GQA / MQA

The attention-architecture change that shrinks KV cache by 4–8× with negligible quality loss. If you don't know this lesson, your serving math is wrong by an order of magnitude.

Why this lesson matters

Lesson 01 put one formula in your head:

bytes_per_token = 2 · n_layers · n_kv_heads · head_dim · dtype_bytes

That bolded term — n_kv_heads — is the lever this lesson is about. In LLaMA-1 7B it equals the number of query heads (32).
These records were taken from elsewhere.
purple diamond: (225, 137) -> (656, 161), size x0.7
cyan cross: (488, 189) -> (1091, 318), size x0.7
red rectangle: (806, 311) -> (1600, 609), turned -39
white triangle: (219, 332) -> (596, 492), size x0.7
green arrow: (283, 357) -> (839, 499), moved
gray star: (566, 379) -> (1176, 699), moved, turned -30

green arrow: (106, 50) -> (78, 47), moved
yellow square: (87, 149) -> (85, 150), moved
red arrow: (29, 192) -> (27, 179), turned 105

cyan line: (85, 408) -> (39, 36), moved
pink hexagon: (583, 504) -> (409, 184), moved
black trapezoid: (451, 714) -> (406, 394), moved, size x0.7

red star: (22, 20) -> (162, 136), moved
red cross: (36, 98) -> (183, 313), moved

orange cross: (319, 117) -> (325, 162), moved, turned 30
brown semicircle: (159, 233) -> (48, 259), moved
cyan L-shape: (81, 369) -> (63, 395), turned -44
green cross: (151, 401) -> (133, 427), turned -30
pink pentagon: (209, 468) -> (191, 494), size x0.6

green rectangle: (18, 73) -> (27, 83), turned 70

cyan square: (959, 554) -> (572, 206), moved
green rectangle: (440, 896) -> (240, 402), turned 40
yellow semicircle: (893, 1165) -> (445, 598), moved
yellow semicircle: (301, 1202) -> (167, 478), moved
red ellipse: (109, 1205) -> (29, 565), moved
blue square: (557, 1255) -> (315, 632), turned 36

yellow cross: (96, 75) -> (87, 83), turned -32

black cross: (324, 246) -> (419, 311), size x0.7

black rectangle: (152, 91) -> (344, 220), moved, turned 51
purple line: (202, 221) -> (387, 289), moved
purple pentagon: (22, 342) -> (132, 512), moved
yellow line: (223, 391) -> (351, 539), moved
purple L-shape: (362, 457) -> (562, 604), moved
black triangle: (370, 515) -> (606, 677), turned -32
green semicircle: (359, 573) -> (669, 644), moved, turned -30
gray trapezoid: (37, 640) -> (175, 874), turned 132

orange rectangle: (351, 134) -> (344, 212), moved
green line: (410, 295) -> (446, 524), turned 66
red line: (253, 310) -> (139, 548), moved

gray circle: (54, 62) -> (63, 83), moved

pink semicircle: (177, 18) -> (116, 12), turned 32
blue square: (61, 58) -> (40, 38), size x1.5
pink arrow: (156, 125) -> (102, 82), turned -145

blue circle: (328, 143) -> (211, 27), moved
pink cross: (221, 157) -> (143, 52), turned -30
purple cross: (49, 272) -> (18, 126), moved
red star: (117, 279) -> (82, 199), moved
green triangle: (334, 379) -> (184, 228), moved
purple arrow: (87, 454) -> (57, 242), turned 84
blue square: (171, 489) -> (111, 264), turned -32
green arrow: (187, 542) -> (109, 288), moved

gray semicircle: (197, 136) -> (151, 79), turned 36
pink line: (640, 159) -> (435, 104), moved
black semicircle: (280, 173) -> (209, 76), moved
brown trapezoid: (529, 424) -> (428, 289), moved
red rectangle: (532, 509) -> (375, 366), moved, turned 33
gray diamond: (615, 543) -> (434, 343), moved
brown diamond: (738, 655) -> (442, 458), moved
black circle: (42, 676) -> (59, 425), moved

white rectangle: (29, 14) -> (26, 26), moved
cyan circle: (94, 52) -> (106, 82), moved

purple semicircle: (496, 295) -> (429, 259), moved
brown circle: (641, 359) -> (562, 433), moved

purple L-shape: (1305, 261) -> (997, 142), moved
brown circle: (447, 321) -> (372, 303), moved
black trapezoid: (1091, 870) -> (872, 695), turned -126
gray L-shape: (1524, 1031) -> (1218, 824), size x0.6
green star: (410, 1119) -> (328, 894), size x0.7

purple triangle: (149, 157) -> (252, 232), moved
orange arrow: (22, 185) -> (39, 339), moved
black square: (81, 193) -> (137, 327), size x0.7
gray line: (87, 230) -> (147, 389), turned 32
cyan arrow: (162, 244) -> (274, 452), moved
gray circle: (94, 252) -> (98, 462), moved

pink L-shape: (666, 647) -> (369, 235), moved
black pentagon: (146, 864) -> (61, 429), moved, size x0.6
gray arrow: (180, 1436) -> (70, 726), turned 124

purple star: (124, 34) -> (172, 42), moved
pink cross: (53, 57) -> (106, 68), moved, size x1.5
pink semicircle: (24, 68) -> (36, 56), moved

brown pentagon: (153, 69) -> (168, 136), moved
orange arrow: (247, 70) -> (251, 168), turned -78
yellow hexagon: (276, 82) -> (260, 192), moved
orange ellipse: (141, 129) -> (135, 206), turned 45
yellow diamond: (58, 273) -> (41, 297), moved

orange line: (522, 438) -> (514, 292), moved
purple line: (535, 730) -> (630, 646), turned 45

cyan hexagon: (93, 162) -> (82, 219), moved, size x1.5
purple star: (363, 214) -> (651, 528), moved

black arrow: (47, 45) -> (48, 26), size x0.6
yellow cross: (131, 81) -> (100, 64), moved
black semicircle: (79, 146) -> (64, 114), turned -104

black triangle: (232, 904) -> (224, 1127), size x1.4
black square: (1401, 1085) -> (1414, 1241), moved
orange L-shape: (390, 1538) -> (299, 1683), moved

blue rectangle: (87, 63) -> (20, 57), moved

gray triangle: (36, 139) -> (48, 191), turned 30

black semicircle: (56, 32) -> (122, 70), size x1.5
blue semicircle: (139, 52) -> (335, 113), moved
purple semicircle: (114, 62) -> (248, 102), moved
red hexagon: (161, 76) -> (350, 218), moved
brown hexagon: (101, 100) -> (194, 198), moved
In LLaMA-2 70B it's 8. In Falcon-40B it's 1. Same family of models, same number of layers, KV cache per token differs by 64×.

If you compute "LLaMA-2 70B has 64 attention heads at d_head=128, so 80 layers × 64 × 128 × 2 × 2 = 2.6 MB/token" you've quietly assumed the term that no longer applies. The actual number is 320 KB/token. That difference is the whole story for what you can serve on one H100 node.

MHA recap

Standard multi-head attention with hidden size d, h heads, head dim k = d/h. For each head independently:

Q_i = X · W_Qⁱ, K_i = X · W_Kⁱ, V_i = X · W_Vⁱ ∈ ℝ^{(T, k)}

The KV cache stores all h key tensors and all h value tensors, one per layer:

KV per layer per sequence = 2 · h · k · T · bytes_per_dtype

Halve h, halve the cache. That's the entire idea. The trick is finding the right h to halve.

The empirical observation

Queries across heads naturally diverge: head 3 attends to syntax, head 17 to coreference, head 24 to semantics. Routing matters; removing query heads kills quality fast.

Keys and values across heads, however, end up highly correlated — many heads' K vectors and V vectors land in roughly the same subspace. That redundancy costs HBM but earns nothing. The architecture change is: keep all the Q heads (they do the routing), shrink the K and V heads (they're redundant).

MQA · the maximal version (Shazeer 2019)

All h query heads share one key and one value:

Q_i = X · W_Qⁱ (h heads), K = X · W_K, V = X · W_V (one shared)

head_i = softmax(Q_i · K^T / √k) · V

KV cache per layer drops to 2 · 1 · k · T · bytes — an h× reduction. On LLaMA-2 70B that's 64×. Quality cost: ~0.5–1 PPL on LLaMA-scale models. Real but small for many use cases, sometimes too aggressive for frontier quality.

GQA · the interpolation (Ainslie et al. 2023)

Introduce h_kv KV heads with h_kv < h. Each contiguous group of (h / h_kv) query heads shares one (K, V) head:

Q_i = X · W_Qⁱ (h heads), K_j = X · W_K^j, V_j = X · W_V^j (h_kv heads)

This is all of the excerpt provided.